Java must learn the method of the overload (overload) _java

Overload of a method

　　

Method name, but the parameter is different, this is the overload (overload).

The so-called parameters are not the same, there are two main points: first, the number of parameters is not the same, the second is the type of parameter is not the same. As long as the two aspects of which are different on the one hand can constitute a method of overloading.

Package cn.galc.test;

public class Testoverload {

  void max (int a, int b) {
    System.out.println (a > B a:b);
  }
   /* int max (int a, int b) { 
   * return     a > b a:b; 
   *} */

  void Max (float A, float b) {
    System.out.println (a > B a:b);
  }

The two Max methods with the void modifier have the same names, but they have different parameter types, so they can form overloads. the int max (int a, int b) method and void Max (int a, int b) methods do not form overloads, now they are two methods with the same name, and the method of declaring two names in one class is not allowed, and compilation can be faulted. Method names, like parameter types, only the return value is not the same, this does not constitute an overload, because the method can call a method without using it to return a value, so when the two methods are called, the number of integers is passed in, since two methods are the same name, the same parameter type, So the compiler can't tell which method to call.

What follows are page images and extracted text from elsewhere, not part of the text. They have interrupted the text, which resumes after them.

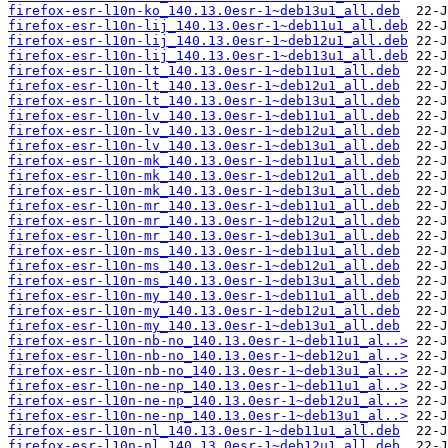
firefox-esr-l10n-ko_140.13.0esr-1~deb13u1_all.deb
firefox-esr-l10n-lij_140.13.0esr-1~deb11u1_all.deb
firefox-esr-l10n-lij_140.13.0esr-1~deb12u1_all.deb
firefox-esr-l10n-lij_140.13.0esr-1~deb13u1_all.deb
firefox-esr-l10n-lt_140.13.0esr-1~deb11u1_all.deb
firefox-esr-l10n-lt_140.13.0esr-1~deb12u1_all.deb
firefox-esr-l10n-lt_140.13.0esr-1~deb13u1_all.deb
firefox-esr-l10n-lv_140.13.0esr-1~deb11u1_all.deb
firefox-esr-l10n-lv_140.13.0esr-1~deb12u1_all.deb
firefox-esr-l10n-lv_140.13.0esr-1~deb13u1_all.deb
firefox-esr-l10n-mk_140.13.0esr-1~deb11u1_all.deb
firefox-esr-l10n-mk_140.13.0esr-1~deb12u1_all.deb
firefox-esr-l10n-mk_140.13.0esr-1~deb13u1_all.deb
firefox-esr-l10n-mr_140.13.0esr-1~deb11u1_all.deb
firefox-esr-l10n-mr_140.13.0esr-1~deb12u1_all.deb
firefox-esr-l10n-mr_140.13.0esr-1~deb13u1_all.deb
firefox-esr-l10n-ms_140.13.0esr-1~deb11u1_all.deb
firefox-esr-l10n-ms_140.13.0esr-1~deb12u1_all.deb
firefox-esr-l10n-ms_140.13.0esr-1~deb13u1_all.deb
firefox-esr-l10n-my_140.13.0esr-1~deb11u1_all.deb
firefox-esr-l10n-my_140.13.0esr-1~deb12u1_all.deb
firefox-esr-l10n-my_140.13.0esr-1~deb13u1_all.deb
firefox-esr-l10n-nb-no_140.13.0esr-1~deb11u1_al..>
firefox-esr-l10n-nb-no_140.13.0esr-1~deb12u1_al..>
firefox-esr-l10n-nb-no_140.13.0esr-1~deb13u1_al..>
firefox-esr-l10n-ne-np_140.13.0esr-1~deb11u1_al..>
firefox-esr-l10n-ne-np_140.13.0esr-1~deb12u1_al..>
firefox-esr-l10n-ne-np_140.13.0esr-1~deb13u1_al..>
firefox-esr-l10n-nl_140.13.0esr-1~deb11u1_all.deb
firefox-esr-l10n-nl_140.13.0esr-1~deb12u1_all.deb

The reason that makes the overload deeper: as long as the two method compilers can differentiate between, and when the call to know which one to call is not confusing, these two methods constitute overloading.

Look at the following two ways:

int max (int a, int b) {
  System.out.println ("called int max (int a, int b) method");
  Return a > B? a:b;
}
   
int Max (short A, short b) {
  System.out.println ("called int max (short A, short B) method");
  Return a > B? a:b;
}

These two methods can also be overloaded, because the compiler sees an integer as an int type. So when an integer is passed in, the compiler first calls this method of Max (int a, int b). and to call Max (short A, short b), you have to write this in the Main method:

public static void Main (string[] args) {
  testoverload t= new Testoverload ();
  T.max (3,4); This is called Max (int a, int b) This method short
  a = 3;
  Short B = 4;
  T.max (A, b); Here is the method of Max (short A, short b).
}

Ii. Overloading of construction methods

As with normal methods, the construction method can also overload

Package cn.galc.test;

public class Person {

  int id;
  int age;
  
  /**
   * Construction method */Public person
  () {
    id=0;
    age=20;
  }
  
  /**
   * Construction method overload one
   * @param i
   /public person
  (int i) {
    id=i;
    age=20;
  }
  
  /**
   * Construction method overload two
   * @param i
   * @param j */Public person
  (int i,int j) {
    id=i;
    Age=j
  }
}

The above is the Java method for the overload of the detailed explanation, I hope to help you learn.